The role keeps widening from executing pulls to owning analysis and standards: a 208,000-row unified analysis of eight years of event attendees that changed how invite lists get built, the team's GitHub governance and project intake, and the semantic layer for our AI analytics platform. I got here through the pipeline a lot of mission-driven data people know (organizing, then donor databases, then the full operational picture), and when I took this role I did not know SQL, which the job needed for about eighty percent of the work. I taught myself, took over the full program within six months, and have not stopped building since. I lead how the team adopts AI, responsibly rather than fast, and my working position is that the integration layer beats the prompt: the durable skill is connecting systems together reliably, not prompting well.

Stack

Core, daily, at scale

  • SQL at scale (Redshift, Oracle, Azure)
  • enterprise CRM
  • cloud data warehouse
  • voter file
  • audience and suppression logic
  • BI and semantic-layer tooling

Build with, shipped with

  • TypeScript
  • React
  • Next.js
  • Vite
  • Tailwind
  • Capacitor (iOS/Android)
  • PostgreSQL (Neon, Drizzle)
  • on-device audio DSP (Web Audio, custom FFT/LPC)
  • Vercel
  • Cloudflare Workers
  • Git and GitHub
  • REST and third-party APIs (OpenStates, LegiScan, Congress.gov, TMDB, IGDB, Open Library)
  • LLM integration (Claude, Gemini)

Working knowledge, growing

  • Python (helper scripts and query automation at work, Pandas in the genealogy analyzer)

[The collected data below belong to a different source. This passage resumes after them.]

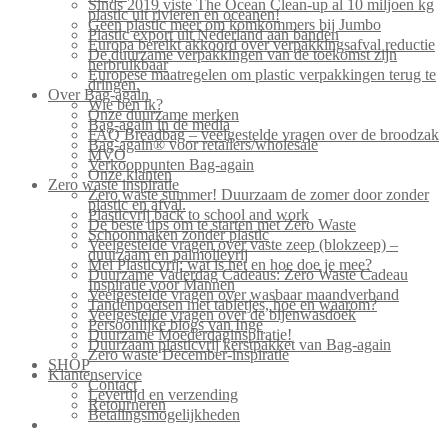
Sinds 2019 viste The Ocean Clean-up al 10 miljoen kg
plastic uit rivieren en oceanen!
Geen plastic meer om komkommers bij Jumbo
Plastic export uit Nederland aan banden
Europa bereikt akkoord over verpakkingsafval reductie
De duurzame verpakkingen van de toekomst zijn
herbruikbaar
Europese maatregelen om plastic verpakkingen terug te
dringen.
Over Bag-again
Wie ben ik?
Onze duurzame merken
Bag-again in de media
FAQ Breadbag – veelgestelde vragen over de broodzak
Bag-again® voor retailers/wholesale
MVO
Verkooppunten Bag-again
Onze klanten
Zero waste inspiratie
Zero waste summer! Duurzaam de zomer door zonder
plastic en afval.
Plasticvrij back to school and work
De beste tips om te starten met Zero Waste
Schoonmaken zonder plastic
Veelgestelde vragen over vaste zeep (blokzeep) –
duurzaam en palmolievrij
Mei Plasticvrij: wat is het en hoe doe je mee?
Duurzame Vaderdag Cadeaus: Zero Waste Cadeau
Inspiratie voor Mannen
Veelgestelde vragen over wasbaar maandverband
Tandenpoetsen met tabletjes, hoe en waarom?
Veelgestelde vragen over de bijenwasdoek
Persoonlijke blogs van Inge
Duurzame Moederdaginspiratie!
Duurzaam plasticvrij kerstpakket van Bag-again
Zero waste December-inspiratie
SHOP
Klantenservice
Contact
Levertijd en verzending
Retourneren
Betalingsmogelijkheden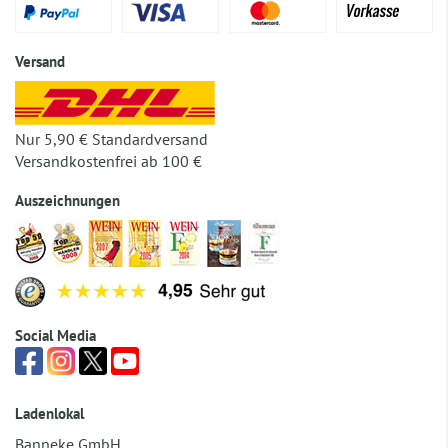
Versand
Nur 5,90 € Standardversand
Versandkostenfrei ab 100 €
Auszeichnungen
Social Media
Ladenlokal
Banneke GmbH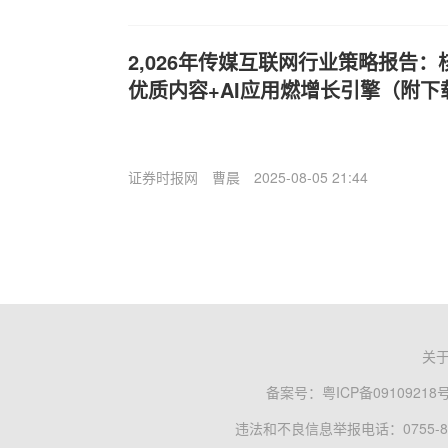
2,026年传媒互联网行业策略报告
优质内容+AI应用燃增长引擎（附下
证券时报网
曹晨
2025-08-05 21:44
关
备案号：
粤ICP备09109218
违法和不良信息举报电话：0755-83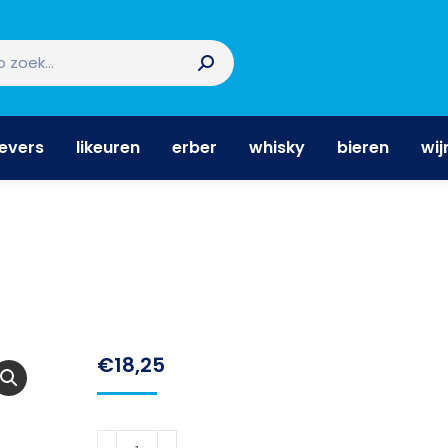
nevers
likeuren
erber
whisky
bieren
wi
nevers
likeuren
erber
whisky
bieren
wij
€
18,25
Esbjaerg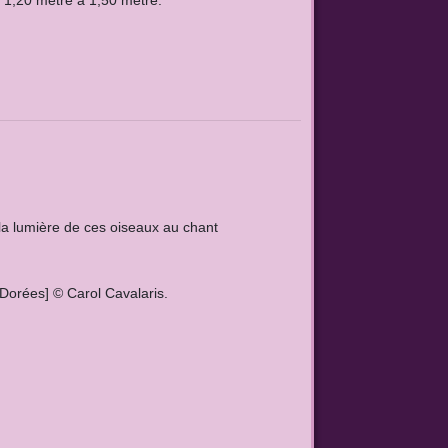
e 1,20 mètre à 1,50 mètre.
 la lumière de ces oiseaux au chant
 Dorées] © Carol Cavalaris.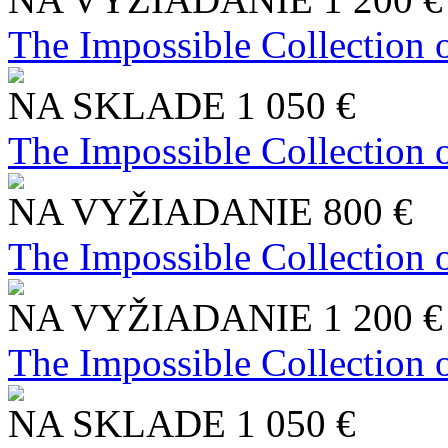
The Impossible Collection 
NA SKLADE
1 050 €
The Impossible Collection 
NA VYŽIADANIE
800 €
The Impossible Collection 
NA VYŽIADANIE
1 200 €
The Impossible Collection 
NA SKLADE
1 050 €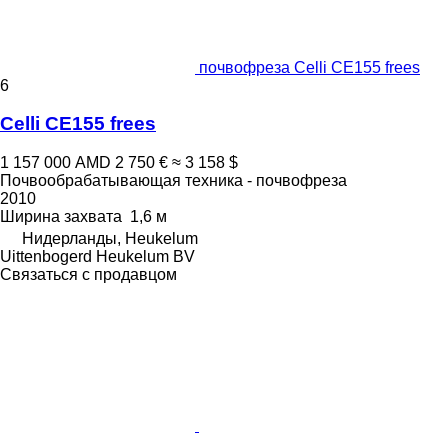
почвофреза Celli CE155 frees
6
Celli CE155 frees
1 157 000 AMD
2 750 €
≈ 3 158 $
Почвообрабатывающая техника - почвофреза
2010
Ширина захвата
1,6 м
Нидерланды, Heukelum
Uittenbogerd Heukelum BV
Связаться с продавцом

This tier list gets stronger the moment the internal AI-governance tool ships, since that moves Python up a tier honestly and puts a real production pipeline on it.

Systems

Boring reliability: systems that hold at any energy level, not just peak performance. The proof is the private ops dashboard I live in, sixteen services pulled into one static page, rebuilt six times a day, with an automation layer of eighteen scheduled workflows and thirteen Claude Code routines. Of the repo's last seventy commits, eight were typed by a human.

Private build

A private ops dashboard that pulls sixteen services into one static page: calendar, email, health, money, tasks, reading, contacts, commute, weather, and my own knowledge base, rebuilt six times a day behind real auth.

The interesting parts are derived, not displayed: a recovery score from sleep and heart-rate-variability deltas against a rolling baseline, step counts deduped across devices, cross-calendar conflict detection, a priority cascade for how each evening gets used, a money burn-rate projection, and a staleness backstop that recomputes freshness at render instead of trusting its own last-good status.

8 of the last 70 commits, typed by a human.